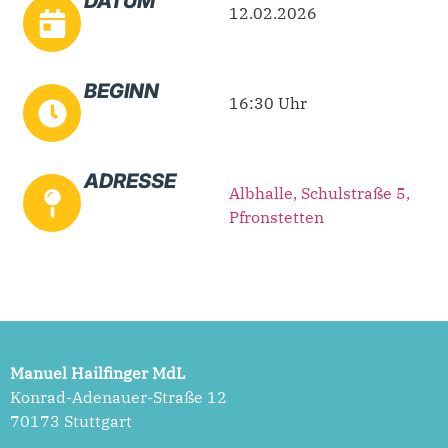
DATUM
12.02.2026
BEGINN
16:30 Uhr
ADRESSE
Albhalle, Schulstraße 5,
Pfronstetten
Manuel Hailfinger MdL
Konrad-Adenauer-Straße 12
70173 Stuttgart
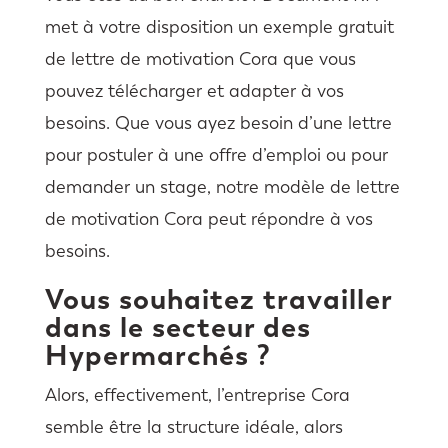
met à votre disposition un exemple gratuit
de lettre de motivation Cora que vous
pouvez télécharger et adapter à vos
besoins. Que vous ayez besoin d’une lettre
pour postuler à une offre d’emploi ou pour
demander un stage, notre modèle de lettre
de motivation Cora peut répondre à vos
besoins.
Vous souhaitez travailler
dans le secteur des
Hypermarchés ?
Alors, effectivement, l’entreprise Cora
semble être la structure idéale, alors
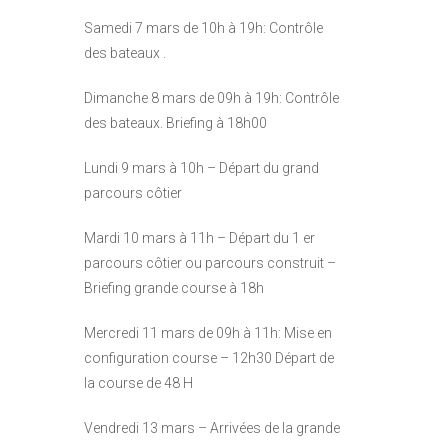
Samedi 7 mars de 10h à 19h: Contrôle
des bateaux .
Dimanche 8 mars de 09h à 19h: Contrôle
des bateaux. Briefing à 18h00
Lundi 9 mars à 10h –
Départ du grand
parcours côtier
Mardi 10 mars à 11h –
Départ du 1 er
parcours côtier ou parcours construit –
Briefing grande course à 18h
Mercredi 11 mars de 09h à 11h: Mise en
configuration course – 12h30 Départ de
la course de 48 H
Vendredi 13 mars – Arrivées de la grande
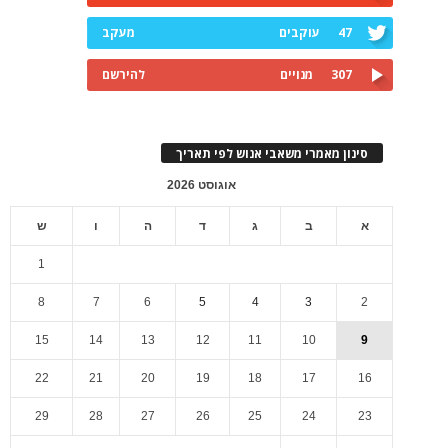
47
עוקבים
מעקב
307
מנויים
להירשם
סינון מאמרי משאבי אנוש לפי תאריך
אוגוסט 2026
א
ב
ג
ד
ה
ו
ש
1
8
7
6
5
4
3
2
15
14
13
12
11
10
9
22
21
20
19
18
17
16
29
28
27
26
25
24
23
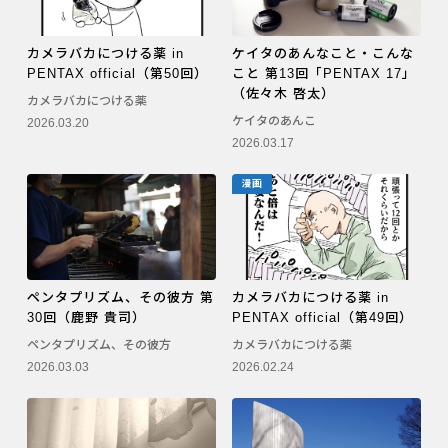
カメラバカにつける薬 in
ケイタのあんなこと・こんな
PENTAX official（第50回）
こと 第13回「PENTAX 17」
（佐々木 啓太）
カメラバカにつける薬
ケイタのあんこ
2026.03.20
2026.03.17
漫画
ペンタプリズム、その彼方 第
カメラバカにつける薬 in
30回（鹿野 貴司）
PENTAX official（第49回）
ペンタプリズム、その彼方
カメラバカにつける薬
2026.03.03
2026.02.24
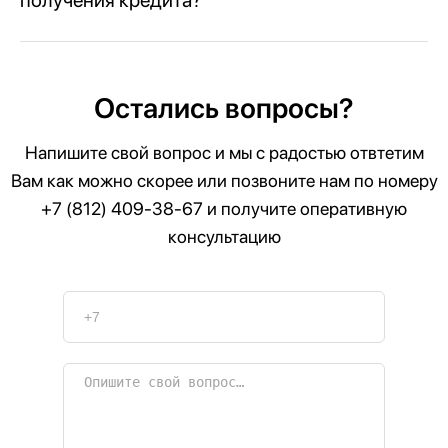
Остались вопросы?
Напишите свой вопрос и мы с радостью отвтетим
Вам как можно скорее или позвоните нам по номеру
+7 (812) 409-38-67
и получите оперативную
консультацию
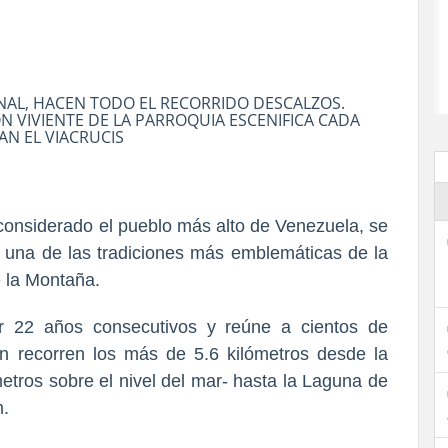
NAL, HACEN TODO EL RECORRIDO DESCALZOS.
N VIVIENTE DE LA PARROQUIA ESCENIFICA CADA
N EL VIACRUCIS
onsiderado el pueblo más alto de Venezuela, se
 una de las tradiciones más emblemáticas de la
 la Montaña.
or 22 años consecutivos y reúne a cientos de
n recorren los más de 5.6 kilómetros desde la
etros sobre el nivel del mar- hasta la Laguna de
m.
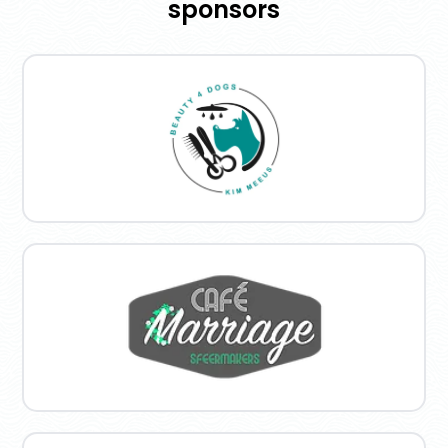
sponsors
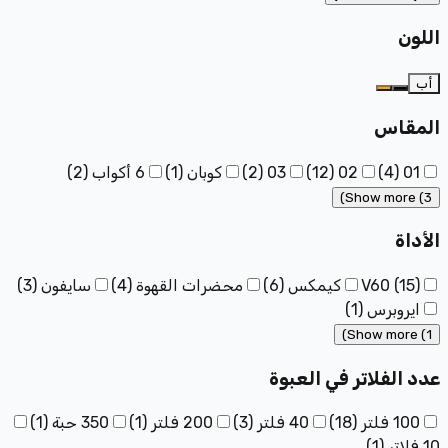
اللون
أب
المقاس
01
(
4
)
02
(
12
)
03
(
2
)
كوبان
(
1
)
6 أكواب
(
2
)
Show more (3)
الأداة
)
15
(
V60
كيمكس
(
6
)
محضرات القهوة
(
4
)
سايفون
(
3
)
ايروبرس
(
1
)
Show more (1)
عدد الفلاتر في العبوة
100 فلتر
(
18
)
40 فلتر
(
3
)
200 فلتر
(
1
)
350 حبة
(
1
)
10 فلاتر
(
1
)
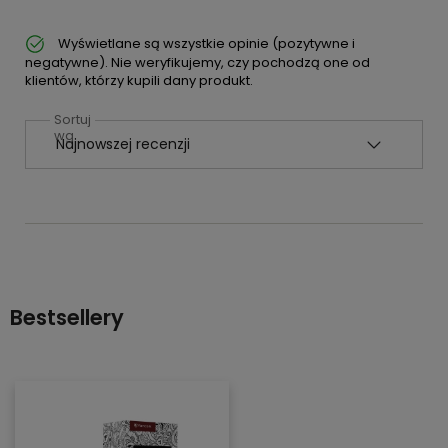
Wyświetlane są wszystkie opinie (pozytywne i
negatywne). Nie weryfikujemy, czy pochodzą one od
klientów, którzy kupili dany produkt.
Sortuj
wg
Bestsellery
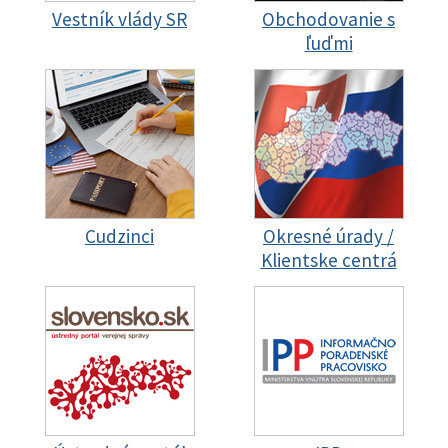
Vestník vlády SR
Obchodovanie s
ľuďmi
Cudzinci
Okresné úrady /
Klientske centrá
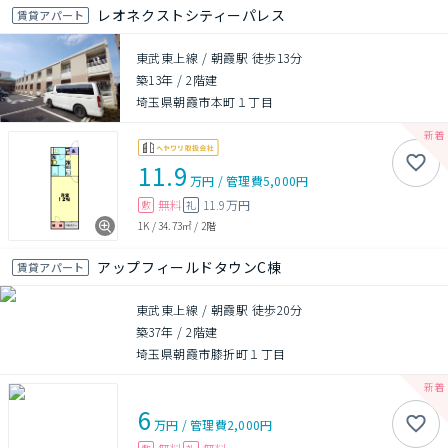
レオネクストシティーパレス
賃貸アパート
東武東上線 / 朝霞駅 徒歩13分
築13年
/
2階建
埼玉県朝霞市本町１丁目
11.9
万円
/
管理費
5,000円
無料
11.9万円
敷
礼
1K
/
34.73㎡
/
2階
アップフィールドタウンC棟
賃貸アパート
東武東上線 / 朝霞駅 徒歩20分
築37年
/
2階建
埼玉県朝霞市膝折町１丁目
6
万円
/
管理費
2,000円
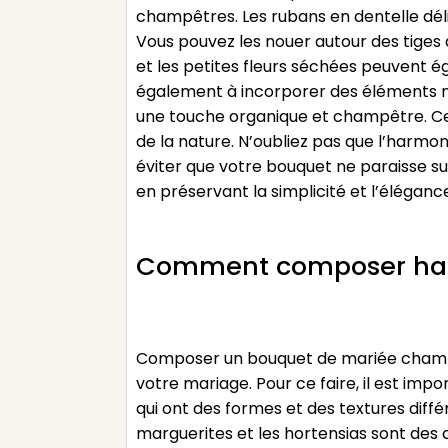
champêtres. Les rubans en dentelle déli
Vous pouvez les nouer autour des tiges d
et les petites fleurs séchées peuvent é
également à incorporer des éléments nat
une touche organique et champêtre. Ce
de la nature. N’oubliez pas que l’harmon
éviter que votre bouquet ne paraisse surc
en préservant la simplicité et l’éléga
Comment composer har
Composer un bouquet de mariée champêt
votre mariage. Pour ce faire, il est imp
qui ont des formes et des textures diffé
marguerites et les hortensias sont des 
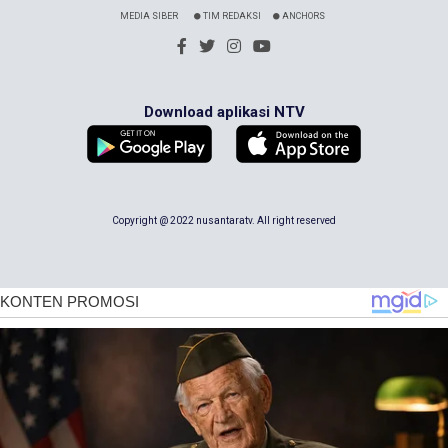
MEDIA SIBER
TIM REDAKSI
ANCHORS
Download aplikasi NTV
Copyright @ 2022 nusantaratv. All right reserved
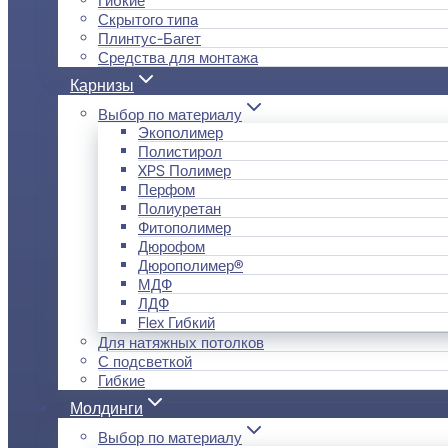
Скрытого типа
Плинтус-Багет
Средства для монтажа
Карнизы
Выбор по материалу
Экополимер
Полистирол
XPS Полимер
Перфом
Полиуретан
Фитополимер
Дюрофом
Дюрополимер®
МДФ
ЛДФ
Flex Гибкий
Для натяжных потолков
С подсветкой
Гибкие
Молдинги
Выбор по материалу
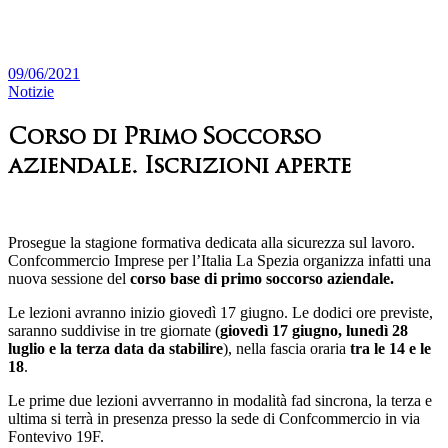
09/06/2021
Notizie
Corso di Primo Soccorso
aziendale. Iscrizioni aperte
Prosegue la stagione formativa dedicata alla sicurezza sul lavoro.
Confcommercio Imprese per l’Italia La Spezia organizza infatti una
nuova sessione del
corso base di primo soccorso aziendale.
Le lezioni avranno inizio giovedì 17 giugno. Le dodici ore previste,
saranno suddivise in tre giornate (
giovedì 17 giugno, lunedì 28
luglio e la terza data da stabilire
), nella fascia oraria
tra le 14 e le
18
.
Le prime due lezioni avverranno in modalità fad sincrona, la terza e
ultima si terrà in presenza presso la sede di Confcommercio in via
Fontevivo 19F.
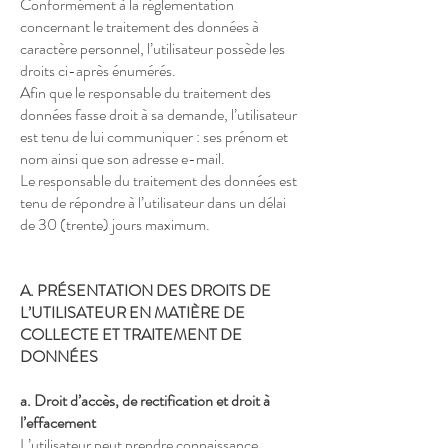
Conformément à la réglementation
concernant le traitement des données à
caractère personnel, l’utilisateur possède les
droits ci-après énumérés.
Afin que le responsable du traitement des
données fasse droit à sa demande, l’utilisateur
est tenu de lui communiquer : ses prénom et
nom ainsi que son adresse e-mail.
Le responsable du traitement des données est
tenu de répondre à l’utilisateur dans un délai
de 30 (trente) jours maximum.
A. PRÉSENTATION DES DROITS DE
L’UTILISATEUR EN MATIÈRE DE
COLLECTE ET TRAITEMENT DE
DONNÉES
a. Droit d’accès, de rectification et droit à
l’effacement
L’utilisateur peut prendre connaissance,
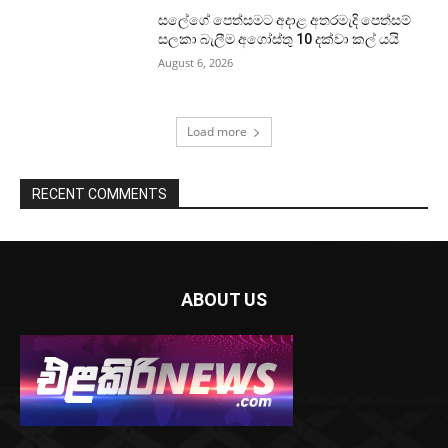
සලේගේ පෙත්සමට අදාළ අතරමැදි පෙත්සම්
සලකා බැලීම අගෝස්තු 10 දක්වා කල් යයි
August 6, 2026
Load more
RECENT COMMENTS
ABOUT US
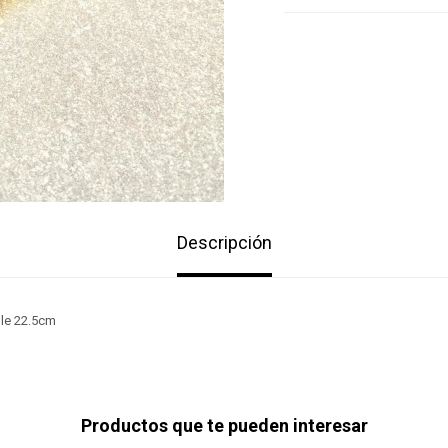
Descripción
ble 22.5cm
Productos que te pueden interesar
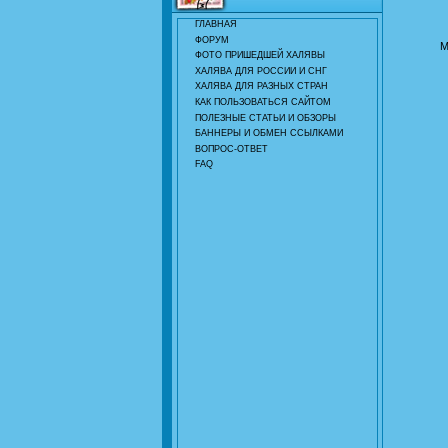
ГЛАВНАЯ
ФОРУМ
М
ФОТО ПРИШЕДШЕЙ ХАЛЯВЫ
ХАЛЯВА ДЛЯ РОССИИ И СНГ
ХАЛЯВА ДЛЯ РАЗНЫХ СТРАН
КАК ПОЛЬЗОВАТЬСЯ САЙТОМ
ПОЛЕЗНЫЕ СТАТЬИ И ОБЗОРЫ
БАННЕРЫ И ОБМЕН ССЫЛКАМИ
ВОПРОС-ОТВЕТ
FAQ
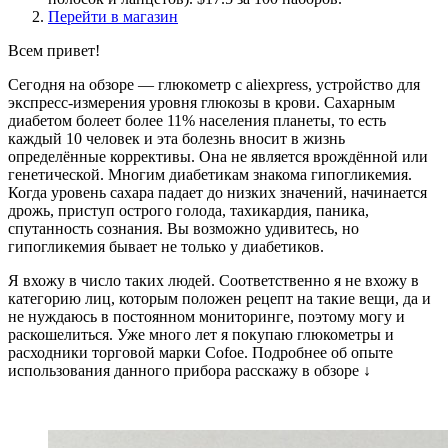
Перейти в магазин
Всем привет!
Сегодня на обзоре — глюкометр с aliexpress, устройство для
экспресс-измерения уровня глюкозы в крови. Сахарным
диабетом болеет более 11% населения планеты, то есть
каждый 10 человек и эта болезнь вносит в жизнь
определённые коррективы. Она не является врождённой или
генетической. Многим диабетикам знакома гипогликемия.
Когда уровень сахара падает до низких значений, начинается
дрожь, приступ острого голода, тахикардия, паника,
спутанность сознания. Вы возможно удивитесь, но
гипогликемия бывает не только у диабетиков.
Я вхожу в число таких людей. Соответственно я не вхожу в
категорию лиц, которым положен рецепт на такие вещи, да и
не нуждаюсь в постоянном мониторинге, поэтому могу и
раскошелиться. Уже много лет я покупаю глюкометры и
расходники торговой марки Cofoe. Подробнее об опыте
использования данного прибора расскажу в обзоре
↓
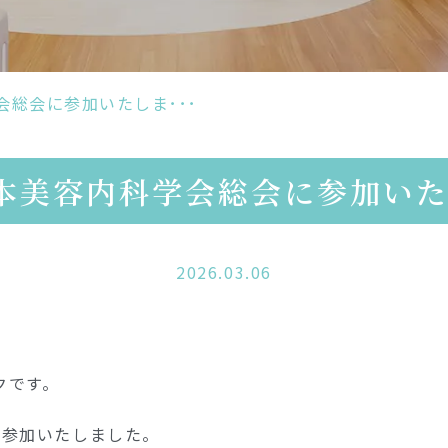
た
し
ま
し
た
会総会に参加いたしま･･･
本美容内科学会総会に参加い
2026.03.06
クです。
に参加いたしました。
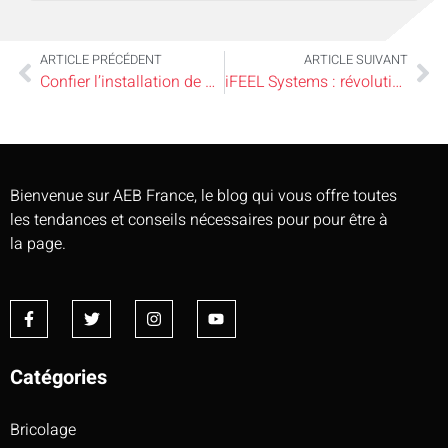
ARTICLE PRÉCÉDENT
ARTICLE SUIVANT
Confier l’installation de panneaux solaires à un professionnel
iFEEL Systems : révolutionnant la maison connectée en France
Bienvenue sur AEB France, le blog qui vous offre toutes
les tendances et conseils nécessaires pour pour être à
la page.
Catégories
Bricolage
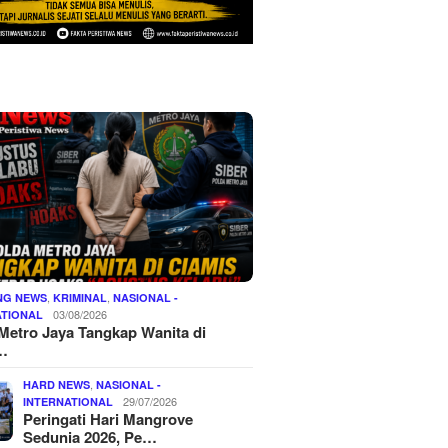
,
,
NG NEWS
KRIMINAL
NASIONAL -
03/08/2026
ATIONAL
Metro Jaya Tangkap Wanita di
…
,
HARD NEWS
NASIONAL -
29/07/2026
INTERNATIONAL
Peringati Hari Mangrove
Sedunia 2026, Pe…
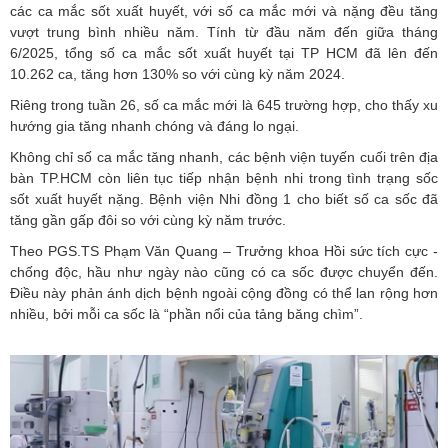
các ca mắc sốt xuất huyết, với số ca mắc mới và nặng đều tăng
vượt trung bình nhiều năm. Tính từ đầu năm đến giữa tháng
6/2025, tổng số ca mắc sốt xuất huyết tại TP HCM đã lên đến
10.262 ca, tăng hơn 130% so với cùng kỳ năm 2024.
Riêng trong tuần 26, số ca mắc mới là 645 trường hợp, cho thấy xu
hướng gia tăng nhanh chóng và đáng lo ngại.
Không chỉ số ca mắc tăng nhanh, các bệnh viện tuyến cuối trên địa
bàn TP.HCM còn liên tục tiếp nhận bệnh nhi trong tình trạng sốc
sốt xuất huyết nặng. Bệnh viện Nhi đồng 1 cho biết số ca sốc đã
tăng gần gấp đôi so với cùng kỳ năm trước.
Theo PGS.TS Phạm Văn Quang – Trưởng khoa Hồi sức tích cực -
chống độc, hầu như ngày nào cũng có ca sốc được chuyển đến.
Điều này phản ánh dịch bệnh ngoài cộng đồng có thể lan rộng hơn
nhiều, bởi mỗi ca sốc là “phần nổi của tảng băng chìm”.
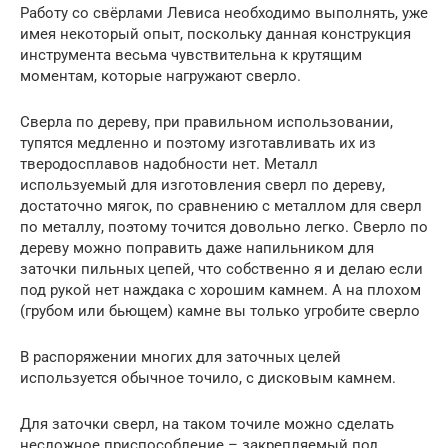
Работу со свёрлами Левиса необходимо выполнять, уже
имея некоторый опыт, поскольку данная конструкция
инструмента весьма чувствительна к крутящим
моментам, которые нагружают сверло.
Сверла по дереву, при правильном использовании,
тупятся медленно и поэтому изготавливать их из
тверодосплавов надобности нет. Металл
используемый для изготовления сверл по дереву,
достаточно мягок, по сравнению с металлом для сверл
по металлу, поэтому точится довольно легко. Сверло по
дереву можно поправить даже напильником для
заточки пильных цепей, что собственно я и делаю если
под рукой нет наждака с хорошим камнем. А на плохом
(грубом или бьющем) камне вы только угробите сверло
В распоряжении многих для заточных целей
используется обычное точило, с дисковым камнем.
Для заточки сверл, на таком точиле можно сделать
несложное приспособление – закрепляемый под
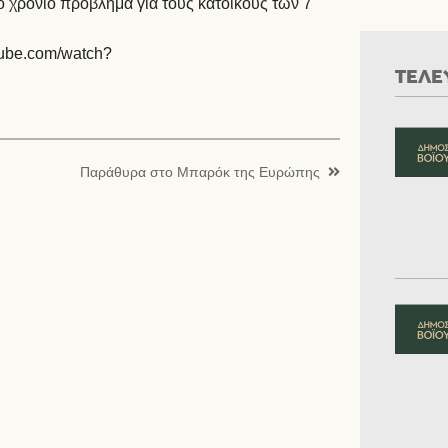
το χρόνιο πρόβλημα για τους κατοίκους των 7
tube.com/watch?
ΤΕΛΕ
Παράθυρα στο Μπαρόκ της Ευρώπης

──────────────────────────────

What the exercise asks →
When you transcribe the entries above, begin at their first line, end with the line containing "Alors, effectivement, l’entreprise Cora", and copy each line exactly without any picture.

Result below →
DATUM
12.02.2026
BEGINN
16:30 Uhr
ADRESSE
Albhalle, Schulstraße 5,
Pfronstetten
Manuel Hailfinger MdL
Konrad-Adenauer-Straße 12
70173 Stuttgart
met à votre disposition un exemple gratuit
de lettre de motivation Cora que vous
pouvez télécharger et adapter à vos
besoins. Que vous ayez besoin d’une lettre
pour postuler à une offre d’emploi ou pour
demander un stage, notre modèle de lettre
de motivation Cora peut répondre à vos
besoins.
Vous souhaitez travailler
dans le secteur des
Hypermarchés ?
Alors, effectivement, l’entreprise Cora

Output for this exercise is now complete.